┏━━
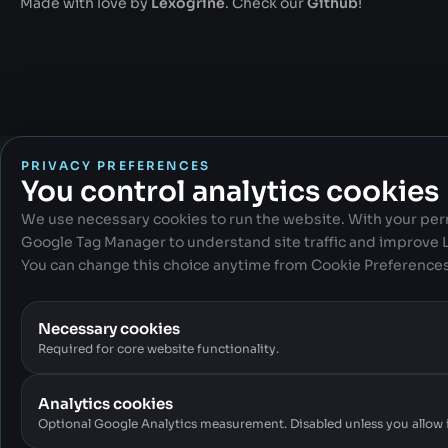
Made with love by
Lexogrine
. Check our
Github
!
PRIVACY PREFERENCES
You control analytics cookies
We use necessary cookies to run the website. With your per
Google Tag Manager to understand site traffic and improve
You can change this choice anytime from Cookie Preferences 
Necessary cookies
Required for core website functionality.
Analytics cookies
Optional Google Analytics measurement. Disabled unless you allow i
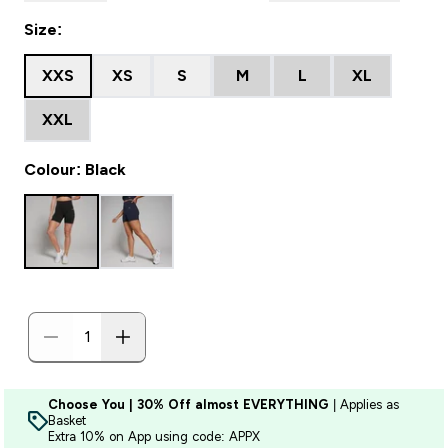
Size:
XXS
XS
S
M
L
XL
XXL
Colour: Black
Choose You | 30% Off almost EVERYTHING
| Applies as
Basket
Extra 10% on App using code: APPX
┗━━
┏━━
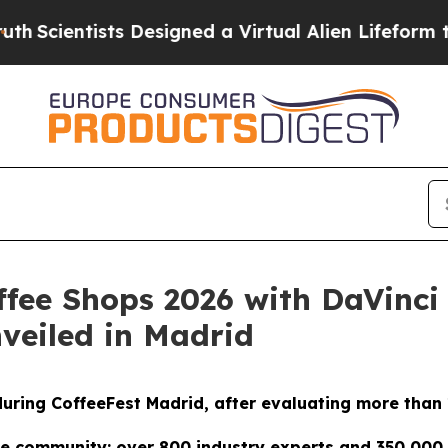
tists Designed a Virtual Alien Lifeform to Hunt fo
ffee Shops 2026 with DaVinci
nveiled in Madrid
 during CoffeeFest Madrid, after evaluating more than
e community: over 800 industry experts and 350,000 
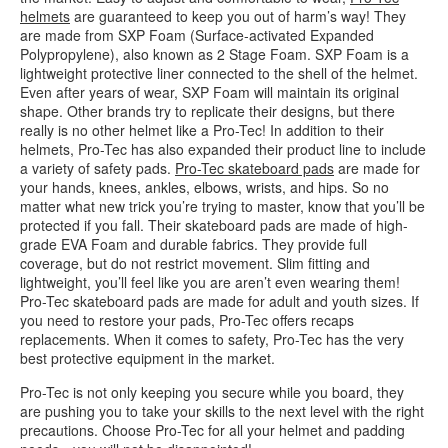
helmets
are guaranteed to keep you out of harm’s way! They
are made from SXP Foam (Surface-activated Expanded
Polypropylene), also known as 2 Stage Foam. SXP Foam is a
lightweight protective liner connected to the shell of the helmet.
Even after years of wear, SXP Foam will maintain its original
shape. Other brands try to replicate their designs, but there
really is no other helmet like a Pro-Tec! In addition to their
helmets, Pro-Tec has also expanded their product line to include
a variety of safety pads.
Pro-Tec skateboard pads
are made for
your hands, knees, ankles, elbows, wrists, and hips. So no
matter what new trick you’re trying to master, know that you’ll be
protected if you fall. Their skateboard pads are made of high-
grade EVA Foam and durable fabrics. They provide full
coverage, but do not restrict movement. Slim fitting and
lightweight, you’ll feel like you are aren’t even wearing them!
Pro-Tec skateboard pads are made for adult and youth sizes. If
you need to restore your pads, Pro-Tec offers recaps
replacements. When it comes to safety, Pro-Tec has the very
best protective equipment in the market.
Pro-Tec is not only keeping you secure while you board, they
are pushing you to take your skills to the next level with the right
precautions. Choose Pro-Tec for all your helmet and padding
┗━━
┏━━
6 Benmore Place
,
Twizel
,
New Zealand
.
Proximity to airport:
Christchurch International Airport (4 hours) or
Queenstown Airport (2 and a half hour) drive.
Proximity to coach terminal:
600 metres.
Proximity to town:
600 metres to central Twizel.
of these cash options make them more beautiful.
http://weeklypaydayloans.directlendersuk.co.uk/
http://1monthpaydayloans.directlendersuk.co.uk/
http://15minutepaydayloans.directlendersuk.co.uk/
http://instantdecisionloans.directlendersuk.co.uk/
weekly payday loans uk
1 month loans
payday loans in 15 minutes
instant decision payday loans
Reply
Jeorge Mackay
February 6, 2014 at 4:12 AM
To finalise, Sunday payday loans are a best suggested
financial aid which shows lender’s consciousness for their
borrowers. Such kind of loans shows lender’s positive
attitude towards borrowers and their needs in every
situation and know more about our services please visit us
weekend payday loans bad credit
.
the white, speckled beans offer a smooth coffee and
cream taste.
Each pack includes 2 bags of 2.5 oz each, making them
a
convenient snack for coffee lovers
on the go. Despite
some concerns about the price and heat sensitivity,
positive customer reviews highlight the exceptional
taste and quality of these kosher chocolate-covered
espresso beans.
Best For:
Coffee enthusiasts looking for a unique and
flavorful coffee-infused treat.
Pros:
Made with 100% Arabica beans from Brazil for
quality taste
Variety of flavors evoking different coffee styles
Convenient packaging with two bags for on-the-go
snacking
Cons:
┗━━
PROBLEM DESCRIPTION →
Return the span of lines in the data above that opens at the line with "a variety of safety pads." and closes at the line with "coverage, but do", exactly, ends included, nothing else.

RESPONSE BOX →
a variety of safety pads.
Pro-Tec skateboard pads
are made for
your hands, knees, ankles, elbows, wrists, and hips. So no
matter what new trick you’re trying to master, know that you’ll be
protected if you fall. Their skateboard pads are made of high-
grade EVA Foam and durable fabrics. They provide full
coverage, but do not restrict movement. Slim fitting and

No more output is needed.